Starting from tomorrow (29 March), the Department of Transport and Public Works will again be running its public transport compliance and fatigue management sticker project. Public transport vehicles will be stopped and inspected, and stickers will record key information that will be used at stops further down the route to monitor compliance with traffic safety laws.
A total of 35 traffic officer students from Gene Louw Traffic College will be assisting with traffic law enforcement operations this Easter – 27 from PTS, and 8 from municipal traffic services. This will further strengthen enforcement capacity at one of the busiest times of the year.
“The Department’s traffic officers will again monitor our roads day and night to help motorists reach their destinations safely,” said Farrel Payne, Director: Western Cape Traffic Law Enforcement. “They will be strictly enforcing our traffic safety laws. We thank our officers for their efforts in making our roads safer and better for all,” he added.
Additional statistics for the week of 21 to 27 March
- Provincial Traffic Services held 26 alcohol blitz roadblocks and Random Breath Testing operations.
- A total of 9 942 drivers were screened for (being under suspicion of) driving under the influence of alcohol, and 42 were arrested.
- The highest breath alcohol reading recorded was 1,07 mg/ 1 000 ml of breath in the Worcester service area – over 4 times the legal limit of 0,24 mg/ 1 000 ml.
- A total of 3 378 fines in the amount of R4 580 950 were issued for various traffic violations ranging from driver violations to vehicle fitness offences.
- Provincial Traffic Services recorded 3 168 speeding offences.
- The highest speeds recorded were:
- 217 km/h in a 120 km/h zone on the N1 in the Brackenfell service area.
- 151 km/h in a 100 km/h zone on the N2 in the Mossel Bay service area.
- 119 km/h in an 80 km/h zone on the N2 in the Somerset West service area.
- 96 km/h in a 70 km/h zone on the N1 in the Worcester service area.
- 89 km/h in a 60 km/h zone on the N2 in the Knysna service area.
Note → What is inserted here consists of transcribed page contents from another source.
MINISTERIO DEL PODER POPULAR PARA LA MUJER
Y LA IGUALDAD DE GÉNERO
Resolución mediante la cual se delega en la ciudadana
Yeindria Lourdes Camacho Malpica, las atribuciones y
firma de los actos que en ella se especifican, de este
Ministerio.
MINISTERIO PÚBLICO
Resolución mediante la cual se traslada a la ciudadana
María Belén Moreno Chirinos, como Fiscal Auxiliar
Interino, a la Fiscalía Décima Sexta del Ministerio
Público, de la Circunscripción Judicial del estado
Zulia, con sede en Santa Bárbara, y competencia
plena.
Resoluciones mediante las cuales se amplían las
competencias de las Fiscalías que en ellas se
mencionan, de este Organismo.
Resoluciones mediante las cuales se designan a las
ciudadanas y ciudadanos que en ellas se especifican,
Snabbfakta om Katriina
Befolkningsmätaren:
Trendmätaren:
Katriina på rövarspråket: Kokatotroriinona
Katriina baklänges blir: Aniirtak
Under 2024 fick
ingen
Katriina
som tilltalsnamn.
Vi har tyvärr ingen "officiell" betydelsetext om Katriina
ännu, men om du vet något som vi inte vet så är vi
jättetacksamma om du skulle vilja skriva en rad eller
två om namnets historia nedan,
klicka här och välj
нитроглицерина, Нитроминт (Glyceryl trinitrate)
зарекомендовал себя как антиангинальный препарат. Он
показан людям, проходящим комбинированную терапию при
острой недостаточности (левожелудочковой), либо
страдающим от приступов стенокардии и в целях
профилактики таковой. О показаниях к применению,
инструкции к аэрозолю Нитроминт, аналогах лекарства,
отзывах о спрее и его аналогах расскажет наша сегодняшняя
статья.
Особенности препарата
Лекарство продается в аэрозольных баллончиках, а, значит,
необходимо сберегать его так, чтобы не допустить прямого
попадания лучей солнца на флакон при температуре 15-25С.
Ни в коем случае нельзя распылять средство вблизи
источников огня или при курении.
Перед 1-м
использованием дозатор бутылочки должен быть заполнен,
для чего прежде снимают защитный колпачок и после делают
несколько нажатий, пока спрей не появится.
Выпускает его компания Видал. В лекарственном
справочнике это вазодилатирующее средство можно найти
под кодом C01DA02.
- Provincial Traffic Services made 13 other arrests:
- 4 drivers were arrested for excessive speeding – 3 on the N1 in the Beaufort West service area for travelling at 164 km/h, 166 km/h and180 km/h in a 120 km/h zone, and 1 for travelling at 110 km/h in an 80 km/h zone in the Beaufort West service area.
- 1 driver was arrested for reckless and negligent driving in the Somerset West service area.
- 1 driver was arrested for fraud in the George service area.
- 1 passenger was arrested for hindering an officer in the execution of duty in the Vredendal service area.
- 4 drivers were arrested for false documentation in the Mossel Bay (2 drivers), Caledon (1) and Beaufort West service areas (1).
- 2 drivers were arrested for goods overloading in the Worcester service area.